GERÇEK VE GERÇEKÇİ GAZETECİ...!

Orhan YAZICILAR

Malum; her yıl 10 Ocak Çalışan Gazeteciler Günü olarak kutlanır. Bu günle alakalı herkes bir yorum ve açıklama yapar. Ben de 26 aralıksız olarak TV Program yapımcı ve sunuculuğu yanında; 32 yıldan bu yana da çeşitli gazetelerde haber, köşe, makale ve spor yazıları yazdım. Yazmaya da devam ediyorum.
Tabii ki gazeteciliğimi en iyi analiz eden okuyucum ve izleyicimdir. Takdir onlarındır. En büyük, en güzel, en objektif gören onlardır.
Şimdi ise gelin dilimizin döndüğünde gazeteciliği konuşalım.

Peşinen söyleyelim bu saatten sonra birilerine gazetecilik dersi verecek halim yok, haddime de değil.

 Ama; bazı noktaları hatırlatmakta yarar görüyorum.

 Gazetecilik, gazetecinin yaptığı iş. Gazeteci, haber ve bilgi kaynağına çabuk ulaşmak ve bu kaynaklardan edindiği bilgi ve haberleri okurlara sunma işini üstlenmiştir.

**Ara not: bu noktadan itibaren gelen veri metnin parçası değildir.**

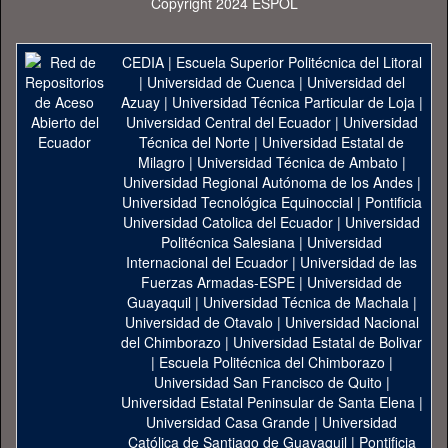
Copyright 2024 ESPOL
CEDIA
|
Escuela Superior Politécnica del Litoral
|
Universidad de Cuenca
|
Universidad del
Azuay
|
Universidad Técnica Particular de Loja
|
Universidad Central del Ecuador
|
Universidad
Técnica del Norte
|
Universidad Estatal de
Milagro
|
Universidad Técnica de Ambato
|
Universidad Regional Autónoma de los Andes
|
Universidad Tecnológica Equinoccial
|
Pontificia
Universidad Catolica del Ecuador
|
Universidad
Politécnica Salesiana
|
Universidad
Internacional del Ecuador
|
Universidad de las
Fuerzas Armadas-ESPE
|
Universidad de
Guayaquil
|
Universidad Técnica de Machala
|
Universidad de Otavalo
|
Universidad Nacional
del Chimborazo
|
Universidad Estatal de Bolivar
|
Escuela Politécnica del Chimborazo
|
Universidad San Francisco de Quito
|
Universidad Estatal Peninsular de Santa Elena
|
Universidad Casa Grande
|
Universidad
Católica de Santiago de Guayaquil
|
Pontificia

 Gazetecinin bu görevini yapabilmesi için habere, olaya, olguya, belgeye ve bilgiye dayalı yazılar yazması gerekir.

 Bunun için de gazetecinin güvenilir kişi olması zorunludur.

 Gerektiğinde güç odaklarına karşı savaşmayı “Gazetecilik etik kuralları” içerisinde göze alan insan, gazetecidir.

 Peşinen kabul edelim, “gazetecilik” çok zor bir meslektir.
 Kimseye yaranamazsınız.
 Yaranmak zorunda da değilsiniz.
 Ama işin rengi ne yazık ki öyle değil.

 Gazeteci basın, ahlak kurallarına uymayı gerektirir.
 Yazanların, yazmayı bilenlerin, zeki, yetenekli insanların mesleğidir. 
Gazeteci mesaisine başlarken; “Gazetecilik nedir, gazeteci nasıl olmalıdır” sorusuyla işine başlamalıdır.
 Toplumun; (okur, izleyici, dinleyici) gözü, kulağı, dili olmalıdır.

Halkın duymadıklarını duymalı, Göremediklerini görmeli, Söyleyemediklerini söylemelidir.
Hal böyle iken şehir de zorluklar altında cebelleşirken; her önüne gelen “Ben basın mensubuyum”... deyip görevi kötüye kullanan bazı şahıslar bu işin cılkını çıkardı.

 Ömrünün yarısını bu şerefli mesleğe adayan insanlar var.

Gazeteci en önemlisi; tarafsız olacaktır, ayna gibi gördüklerini yansıtacak, “nabza göre şerbet vermeyecek, kalemini satmayacaktır.”
Topluma karşı sorumluluklarını unutmayacak.
 İyi insan olacak, "ETİK" olacak.

 Malesef, bu standartlara ulaşanların sayıları çok az...

 Bir de kötü gazetecilik var “İyi gazetecilik” bazen “yalakalığı” da iyi becerme mahareti olarak değerlendirilir işine gelmeyenler tarafından.
 Çünkü, iyi olmak zor ve meşakatli bir kavramdır.
 Lakin zekadan yoksun “yalakalık”, bir de kötü gazetecilikle buluştuğunda ortaya çıkan manzara tek kelimeyle “iğrenme etkisi” yaratıyor.

 Hele hele şu dönemde “ben gazeteciyim” diye ortaya çıkan herkese inanmamak lazım.
Hepsi şimdilik bu kadar.
Sevgiyle kalın....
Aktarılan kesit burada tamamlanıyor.